🤖 AI Summary
To address scalability bottlenecks in large-scale dataset distillation—including prohibitive computational cost, high memory consumption, synthetic image homogenization, and poor generalization—this paper proposes Curricular Distillation, a novel curriculum-based framework. It progressively synthesizes training images according to sample difficulty, introduces a first-of-its-kind curriculum-aware evaluation mechanism to mitigate homogenization, and incorporates an adversarial optimization module to enhance image representativeness and cross-architecture robustness.
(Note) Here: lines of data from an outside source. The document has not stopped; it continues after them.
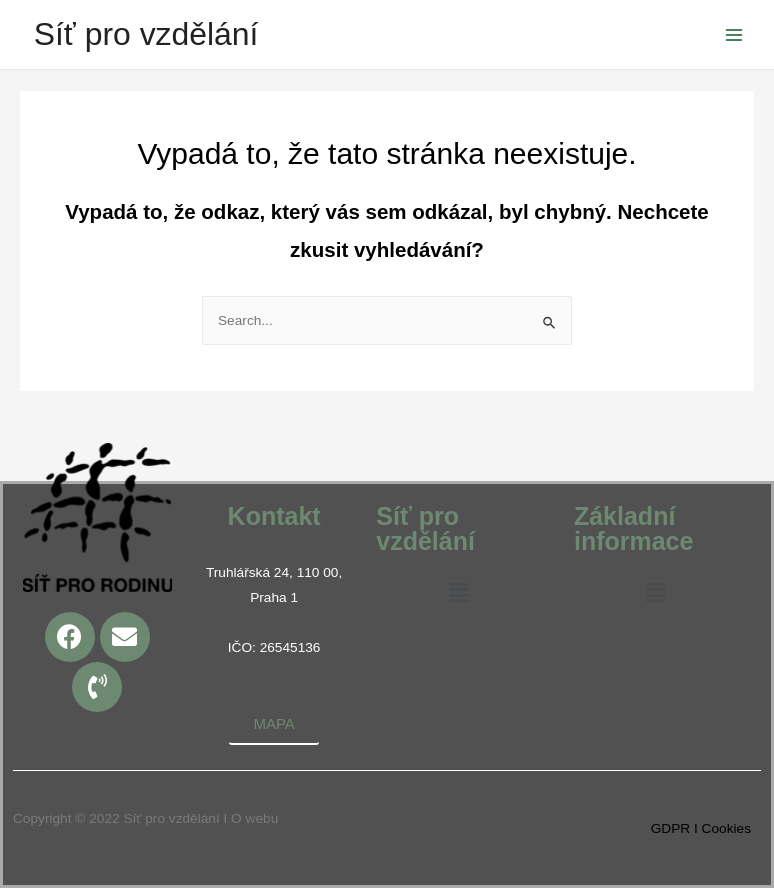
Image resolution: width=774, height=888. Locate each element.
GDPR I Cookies (701, 828)
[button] (458, 594)
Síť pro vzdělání (146, 34)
The method integrates curriculum learning, gradient-matching distillation, multi-scale evaluation, and adversarial training. Extensive experiments demonstrate state-of-the-art performance: +11.1%, +9.0%, and +7.3% top-1 accuracy gains on Tiny-ImageNet, ImageNet-1K, and ImageNet-21K, respectively, significantly outperforming prior approaches and establishing a new benchmark for large-scale dataset distillation.
📝 Abstract
Most dataset distillation methods struggle to accommodate large-scale datasets due to their substantial computational and memory requirements. In this paper, we present a curriculum-based dataset distillation framework designed to harmonize scalability with efficiency. This framework strategically distills synthetic images, adhering to a curriculum that transitions from simple to complex. By incorporating curriculum evaluation, we address the issue of previous methods generating images that tend to be homogeneous and simplistic, doing so at a manageable computational cost. Furthermore, we introduce adversarial optimization towards synthetic images to further improve their representativeness and safeguard against their overfitting to the neural network involved in distilling. This enhances the generalization capability of the distilled images across various neural network architectures and also increases their robustness to noise. Extensive experiments demonstrate that our framework sets new benchmarks in large-scale dataset distillation, achieving substantial improvements of 11.1% on Tiny-ImageNet, 9.0% on ImageNet-1K, and 7.3% on ImageNet-21K. The source code will be released to the community.